When considering the first Slater factor, an assertion of a defense to a crime can amount to a colorable claim of innocence. Id. at 158; see also State v. Munroe, 210 N.J. 429, 442 (2012). Under N.J.S.A. 2C:2-8(a), self-intoxication permits evidence of intoxication as a defense to crimes requiring "purposeful" or "knowing" mental states. State v. Cameron, 104 N.J. 42, 52 (1986). Self-induced intoxication can negate an element of an offense if "the intoxication [is] of an extremely high level." Id. at 54. However, there must be a rational basis for the conclusion that defendant's faculties were so "prostrated" that he was incapable of forming an intent to commit the crime. State v. Mauricio, 117 N.J. 402, 418-20 (1990). The Court in Cameron described some of the factors used in determining "prostration of faculties" as follows

the quantity of intoxicant consumed, the period of time involved, the actor's conduct as perceived by others (what he said, how he said it, how he appeared, how he acted, how his coordination or lack thereof manifested itself), any odor of alcohol or other intoxicating substance, the results of any tests to determine blood-alcohol content, and the actor's ability to recall significant events.

[Cameron, supra, 104 N.J. at 56.]

"Testimony by the . . . defendant that the defendant was 'drunk' is no more than a conclusory label, of little assistance in determining whether any drinking produced a prostration of faculties." State v. Buhl, 269 N.J. Super. 344, 365 (App. Div.) (citing Cameron, supra, 104 N.J. at 56), certif. denied, 135 N.J. 468 (1994).

We reject defendant's contention that the court erred by finding defendant had admitted to the crime charged, and by finding that defendant did not assert "a colorable defense, namely that he did not have the specific purpose to" commit the crime "since he was too intoxicated to form the requisite state of mind." Defendant's contentions are belied by the record of his plea and his motion to withdraw his plea, which, as we have found, contained a sufficient factual basis, and does not contain any reference to the level of defendant's alleged intoxication that could have established a viable defense.

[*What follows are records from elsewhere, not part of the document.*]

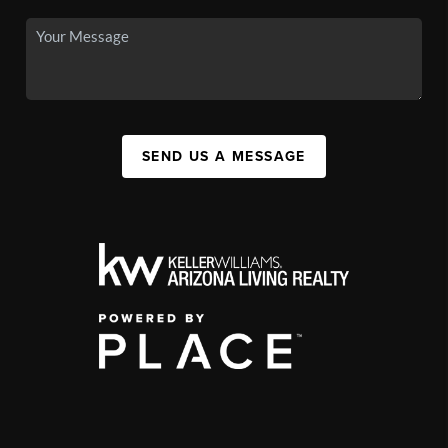
SEND US A MESSAGE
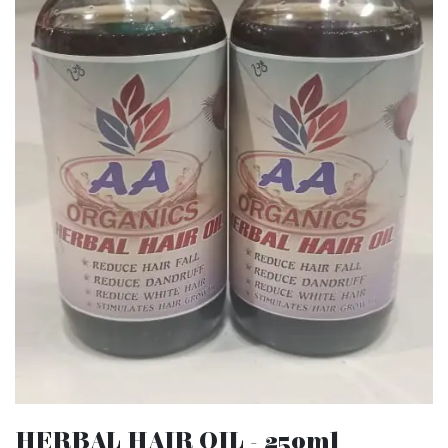
HERBAL HAIR OIL - 250ml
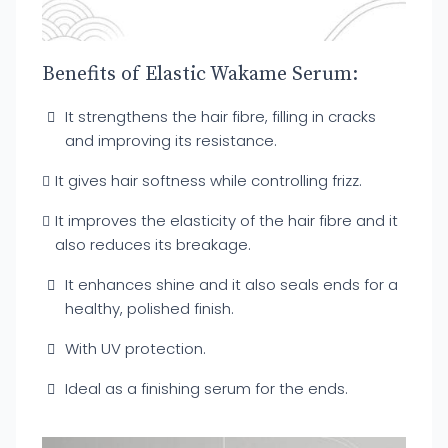
Benefits of Elastic Wakame Serum:
It strengthens the hair fibre, filling in cracks
and improving its resistance.
It gives hair softness while controlling frizz.
It improves the elasticity of the hair fibre and it
also reduces its breakage.
It enhances shine and it also seals ends for a
healthy, polished finish.
With UV protection.
Ideal as a finishing serum for the ends.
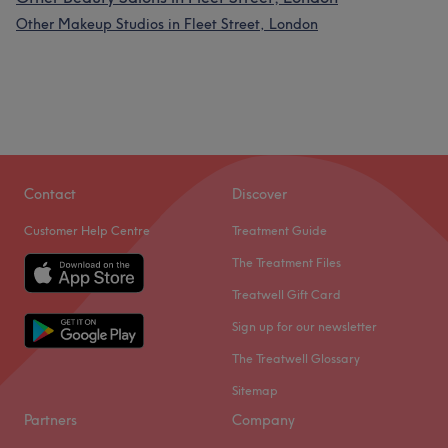
Other Makeup Studios in Fleet Street, London
Contact
Discover
Customer Help Centre
Treatment Guide
The Treatment Files
Treatwell Gift Card
Sign up for our newsletter
The Treatwell Glossary
Sitemap
Partners
Company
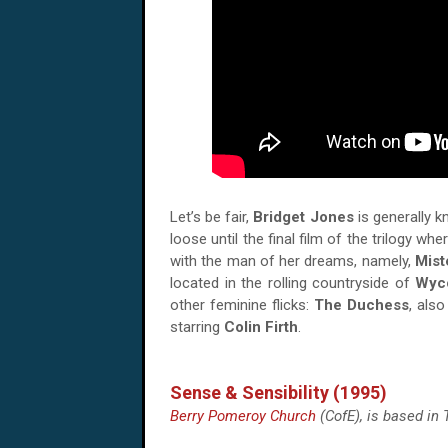
Let’s be fair,
Bridget Jones
is generally k
loose until the final film of the trilogy 
with the man of her dreams, namely,
Mist
located in the rolling countryside of
Wyc
other feminine flicks:
The Duchess
, also
starring
Colin Firth
.
Sense & Sensibility (1995)
Berry Pomeroy Church
(CofE), is based in 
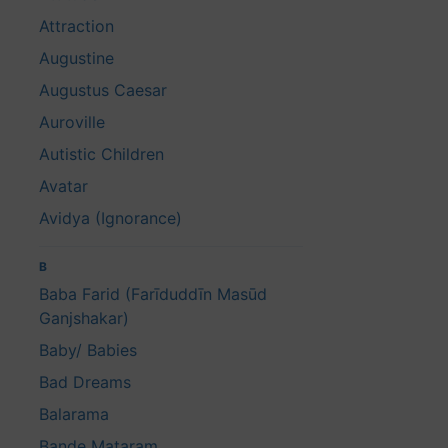
Attraction
Augustine
Augustus Caesar
Auroville
Autistic Children
Avatar
Avidya (Ignorance)
B
Baba Farid (Farīduddīn Masūd
Ganjshakar)
Baby/ Babies
Bad Dreams
Balarama
Bande Mataram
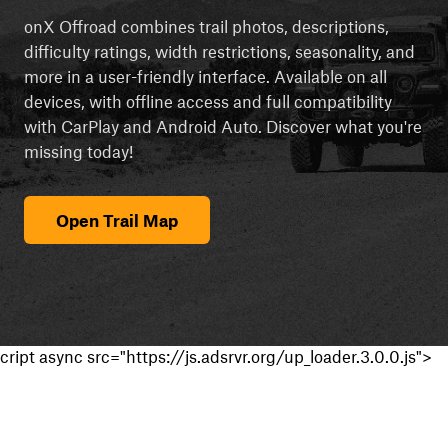
onX Offroad combines trail photos, descriptions,
difficulty ratings, width restrictions, seasonality, and
more in a user-friendly interface. Available on all
devices, with offline access and full compatibility
with CarPlay and Android Auto. Discover what you're
missing today!
Open Trail Map
cript async src="https://js.adsrvr.org/up_loader.3.0.0.js">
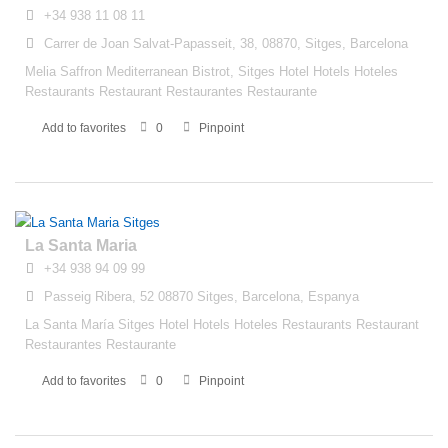
+34 938 11 08 11
Carrer de Joan Salvat-Papasseit, 38, 08870, Sitges, Barcelona
Melia Saffron Mediterranean Bistrot, Sitges Hotel Hotels Hoteles
Restaurants Restaurant Restaurantes Restaurante
Add to favorites
0
Pinpoint
La Santa Maria
+34 938 94 09 99
Passeig Ribera, 52 08870 Sitges, Barcelona, Espanya
La Santa María Sitges Hotel Hotels Hoteles Restaurants Restaurant
Restaurantes Restaurante
Add to favorites
0
Pinpoint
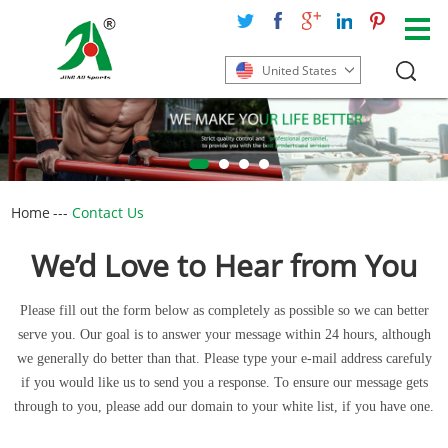
United States
Home
---
Contact Us
We’d Love to Hear from You
Please fill out the form below as completely as possible so we can better
serve you. Our goal is to answer your message within 24 hours, although
we generally do better than that. Please type your e-mail address carefuly
if you would like us to send you a response. To ensure our message gets
through to you, please add our domain to your white list, if you have one.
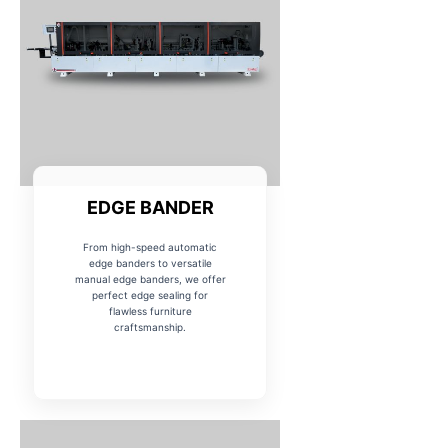
EDGE BANDER
From high-speed automatic
edge banders to versatile
manual edge banders, we offer
perfect edge sealing for
flawless furniture
craftsmanship.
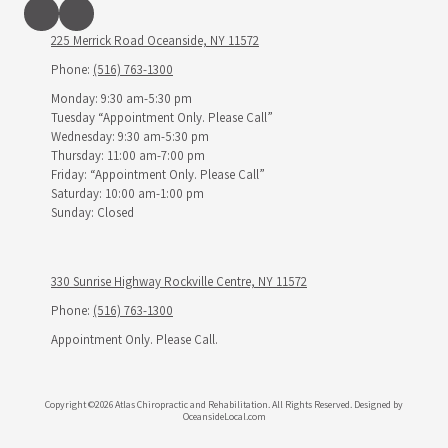
225 Merrick Road Oceanside, NY 11572
Phone:
(516) 763-1300
Monday: 9:30 am-5:30 pm
Tuesday “Appointment Only. Please Call”
Wednesday: 9:30 am-5:30 pm
Thursday: 11:00 am-7:00 pm
Friday: “Appointment Only. Please Call”
Saturday: 10:00 am-1:00 pm
Sunday: Closed
330 Sunrise Highway Rockville Centre, NY 11572
Phone:
(516) 763-1300
Appointment Only. Please Call.
Copyright ©2026 Atlas Chiropractic and Rehabilitation. All Rights Reserved.
Designed by
OceansideLocal.com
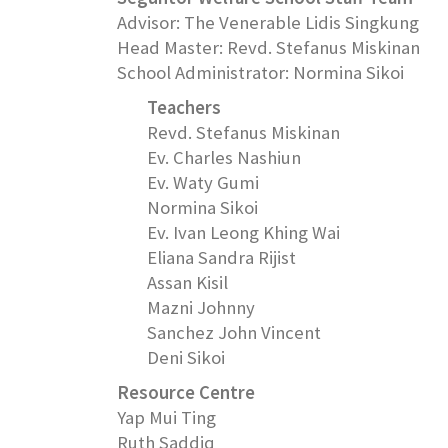
Advisor: The Venerable Lidis Singkung
Head Master: Revd. Stefanus Miskinan
School Administrator: Normina Sikoi
Teachers
Revd. Stefanus Miskinan
Ev. Charles Nashiun
Ev. Waty Gumi
Normina Sikoi
Ev. Ivan Leong Khing Wai
Eliana Sandra Rijist
Assan Kisil
Mazni Johnny
Sanchez John Vincent
Deni Sikoi
Resource Centre
Yap Mui Ting
Ruth Saddiq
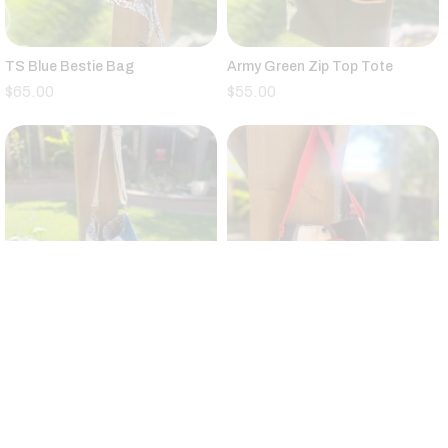
TS Blue Bestie Bag
Army Green Zip Top Tote
$
65.00
$
55.00
Vintage Quilt Large Bucket Bag
Small Black,Tan,Red,Gray
Canvas Tote Floral Strap
$
95.00
$
25.00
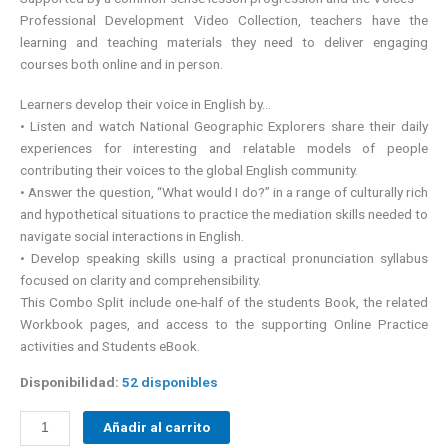
Professional Development Video Collection, teachers have the
learning and teaching materials they need to deliver engaging
courses both online and in person.
Learners develop their voice in English by…
• Listen and watch National Geographic Explorers share their daily
experiences for interesting and relatable models of people
contributing their voices to the global English community.
• Answer the question, “What would I do?” in a range of culturally rich
and hypothetical situations to practice the mediation skills needed to
navigate social interactions in English.
• Develop speaking skills using a practical pronunciation syllabus
focused on clarity and comprehensibility.
This Combo Split include one-half of the students Book, the related
Workbook pages, and access to the supporting Online Practice
activities and Students eBook.
Disponibilidad:
52 disponibles
Añadir al carrito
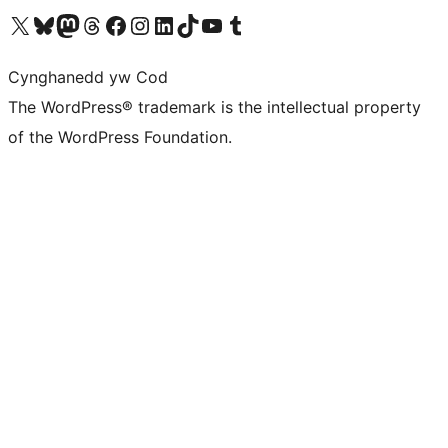
Visit our X (formerly Twitter) account
Visit our Bluesky account
Visit our Mastodon account
Visit our Threads account
Ewch i'n tudalen Facebook
Ewch i'n cyfrif Instagram
Ewch i'n cyfrif LinkedIn
Visit our TikTok account
Visit our YouTube channel
Visit our Tumblr account
Cynghanedd yw Cod
The WordPress® trademark is the intellectual property
of the WordPress Foundation.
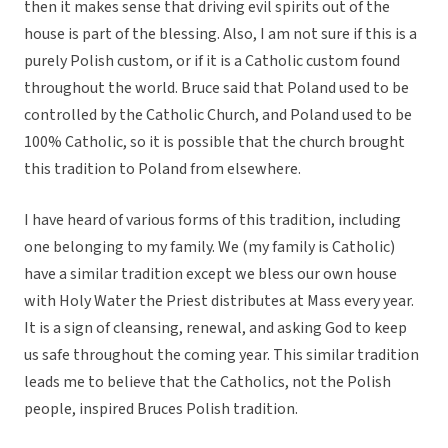
then it makes sense that driving evil spirits out of the
house is part of the blessing. Also, I am not sure if this is a
purely Polish custom, or if it is a Catholic custom found
throughout the world. Bruce said that Poland used to be
controlled by the Catholic Church, and Poland used to be
100% Catholic, so it is possible that the church brought
this tradition to Poland from elsewhere.
I have heard of various forms of this tradition, including
one belonging to my family. We (my family is Catholic)
have a similar tradition except we bless our own house
with Holy Water the Priest distributes at Mass every year.
It is a sign of cleansing, renewal, and asking God to keep
us safe throughout the coming year. This similar tradition
leads me to believe that the Catholics, not the Polish
people, inspired Bruces Polish tradition.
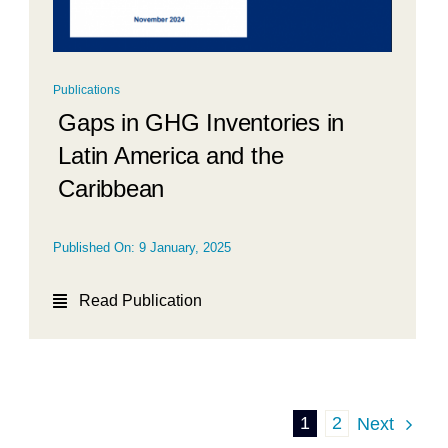
Publications
Gaps in GHG Inventories in
Latin America and the
Caribbean
Published On: 9 January, 2025
Read Publication
1
2
Next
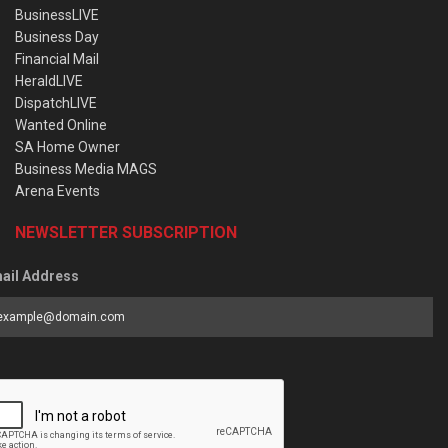
BusinessLIVE
Business Day
Financial Mail
HeraldLIVE
DispatchLIVE
Wanted Online
SA Home Owner
Business Media MAGS
Arena Events
NEWSLETTER SUBSCRIPTION
ail Address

Here, defendant did not explain how much alcohol he used, how long he had used it, or when he last used it before committing the crime. Instead, he merely asserted he was intoxicated as established by his arrest for refusing to submit to an Alcotest and driving while intoxicated. This assertion is inadequate to establish the requisite high level of intoxication or its equivalent needed to require a court to reject his factual basis as testified to at his plea hearing.

Affirmed.

1 Defendant's Plea Agreement also states he waives his right to appeal.